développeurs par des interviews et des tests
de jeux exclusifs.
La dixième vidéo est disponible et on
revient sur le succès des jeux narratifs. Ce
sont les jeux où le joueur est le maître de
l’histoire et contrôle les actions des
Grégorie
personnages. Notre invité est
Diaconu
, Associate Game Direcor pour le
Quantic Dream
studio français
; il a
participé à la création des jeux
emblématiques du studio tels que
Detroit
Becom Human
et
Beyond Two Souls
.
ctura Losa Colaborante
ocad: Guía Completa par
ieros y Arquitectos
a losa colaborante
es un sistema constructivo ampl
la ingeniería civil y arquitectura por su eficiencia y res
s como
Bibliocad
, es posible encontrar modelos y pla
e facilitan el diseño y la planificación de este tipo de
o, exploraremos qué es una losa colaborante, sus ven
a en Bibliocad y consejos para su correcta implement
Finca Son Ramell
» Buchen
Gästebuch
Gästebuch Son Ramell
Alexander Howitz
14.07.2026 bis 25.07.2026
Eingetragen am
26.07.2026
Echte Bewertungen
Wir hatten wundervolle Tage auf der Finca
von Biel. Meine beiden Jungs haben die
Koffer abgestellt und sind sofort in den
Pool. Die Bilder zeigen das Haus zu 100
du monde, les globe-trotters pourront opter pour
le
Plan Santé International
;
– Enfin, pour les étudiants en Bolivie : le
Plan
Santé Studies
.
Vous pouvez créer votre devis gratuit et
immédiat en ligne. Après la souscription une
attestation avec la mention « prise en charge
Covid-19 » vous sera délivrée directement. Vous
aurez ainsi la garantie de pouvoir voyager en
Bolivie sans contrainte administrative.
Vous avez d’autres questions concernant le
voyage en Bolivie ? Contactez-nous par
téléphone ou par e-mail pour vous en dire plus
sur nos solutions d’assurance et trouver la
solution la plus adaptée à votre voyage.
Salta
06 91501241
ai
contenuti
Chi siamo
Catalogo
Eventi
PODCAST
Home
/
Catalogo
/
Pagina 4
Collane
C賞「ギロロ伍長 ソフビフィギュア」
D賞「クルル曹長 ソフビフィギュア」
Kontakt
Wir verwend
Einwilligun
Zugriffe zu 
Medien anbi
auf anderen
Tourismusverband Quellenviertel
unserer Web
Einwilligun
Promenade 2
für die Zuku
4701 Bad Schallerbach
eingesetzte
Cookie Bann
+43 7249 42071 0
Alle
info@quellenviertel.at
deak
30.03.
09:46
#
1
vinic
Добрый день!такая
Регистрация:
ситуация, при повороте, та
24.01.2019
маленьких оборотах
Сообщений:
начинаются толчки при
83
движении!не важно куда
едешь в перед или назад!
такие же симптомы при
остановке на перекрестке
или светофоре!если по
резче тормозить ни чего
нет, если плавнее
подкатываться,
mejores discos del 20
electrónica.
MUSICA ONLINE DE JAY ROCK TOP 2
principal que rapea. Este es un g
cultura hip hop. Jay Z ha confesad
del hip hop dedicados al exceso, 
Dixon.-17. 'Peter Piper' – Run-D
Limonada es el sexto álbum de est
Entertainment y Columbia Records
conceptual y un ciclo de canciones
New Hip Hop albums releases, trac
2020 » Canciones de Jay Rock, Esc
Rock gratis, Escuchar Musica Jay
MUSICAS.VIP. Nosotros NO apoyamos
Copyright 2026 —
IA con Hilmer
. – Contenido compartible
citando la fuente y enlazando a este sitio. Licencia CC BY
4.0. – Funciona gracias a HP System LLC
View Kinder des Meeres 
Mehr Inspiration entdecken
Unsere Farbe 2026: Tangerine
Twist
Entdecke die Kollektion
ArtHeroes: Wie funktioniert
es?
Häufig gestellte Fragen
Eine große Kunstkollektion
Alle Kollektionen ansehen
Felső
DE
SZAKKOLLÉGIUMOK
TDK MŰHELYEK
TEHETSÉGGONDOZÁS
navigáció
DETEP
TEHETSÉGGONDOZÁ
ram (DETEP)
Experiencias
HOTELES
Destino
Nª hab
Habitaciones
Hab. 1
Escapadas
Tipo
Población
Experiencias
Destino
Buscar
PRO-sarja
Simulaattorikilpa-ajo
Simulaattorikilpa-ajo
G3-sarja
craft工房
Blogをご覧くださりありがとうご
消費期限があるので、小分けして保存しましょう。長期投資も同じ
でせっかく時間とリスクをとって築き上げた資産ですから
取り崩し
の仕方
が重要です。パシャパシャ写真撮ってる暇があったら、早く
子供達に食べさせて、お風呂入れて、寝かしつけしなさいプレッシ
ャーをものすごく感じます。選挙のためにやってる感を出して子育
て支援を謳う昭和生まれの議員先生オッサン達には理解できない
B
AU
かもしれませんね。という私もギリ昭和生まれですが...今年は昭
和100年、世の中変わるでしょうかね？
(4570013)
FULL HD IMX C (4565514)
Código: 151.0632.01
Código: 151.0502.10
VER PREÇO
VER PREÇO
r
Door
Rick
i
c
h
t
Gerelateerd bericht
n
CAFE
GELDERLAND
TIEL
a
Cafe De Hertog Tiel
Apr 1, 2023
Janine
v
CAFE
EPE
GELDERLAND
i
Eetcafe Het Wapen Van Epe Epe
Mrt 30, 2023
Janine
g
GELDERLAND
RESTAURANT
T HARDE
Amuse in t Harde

######

> _ACTIVITY_: Repeat exactly the lines of the listing above, from the one with "View Kinder des Meeres" down to the one with "Cafe De Hertog Tiel"; both of those lines belong in the range.

> _SOLVED PROBLEM_:
View Kinder des Meeres 
Mehr Inspiration entdecken
Unsere Farbe 2026: Tangerine
Twist
Entdecke die Kollektion
ArtHeroes: Wie funktioniert
es?
Häufig gestellte Fragen
Eine große Kunstkollektion
Alle Kollektionen ansehen
Felső
DE
SZAKKOLLÉGIUMOK
TDK MŰHELYEK
TEHETSÉGGONDOZÁS
navigáció
DETEP
TEHETSÉGGONDOZÁ
ram (DETEP)
Experiencias
HOTELES
Destino
Nª hab
Habitaciones
Hab. 1
Escapadas
Tipo
Población
Experiencias
Destino
Buscar
PRO-sarja
Simulaattorikilpa-ajo
Simulaattorikilpa-ajo
G3-sarja
craft工房
Blogをご覧くださりありがとうご
消費期限があるので、小分けして保存しましょう。長期投資も同じ
でせっかく時間とリスクをとって築き上げた資産ですから
取り崩し
の仕方
が重要です。パシャパシャ写真撮ってる暇があったら、早く
子供達に食べさせて、お風呂入れて、寝かしつけしなさいプレッシ
ャーをものすごく感じます。選挙のためにやってる感を出して子育
て支援を謳う昭和生まれの議員先生オッサン達には理解できない
B
AU
かもしれませんね。という私もギリ昭和生まれですが...今年は昭
和100年、世の中変わるでしょうかね？
(4570013)
FULL HD IMX C (4565514)
Código: 151.0632.01
Código: 151.0502.10
VER PREÇO
VER PREÇO
r
Door
Rick
i
c
h
t
Gerelateerd bericht
n
CAFE
GELDERLAND
TIEL
a
Cafe De Hertog Tiel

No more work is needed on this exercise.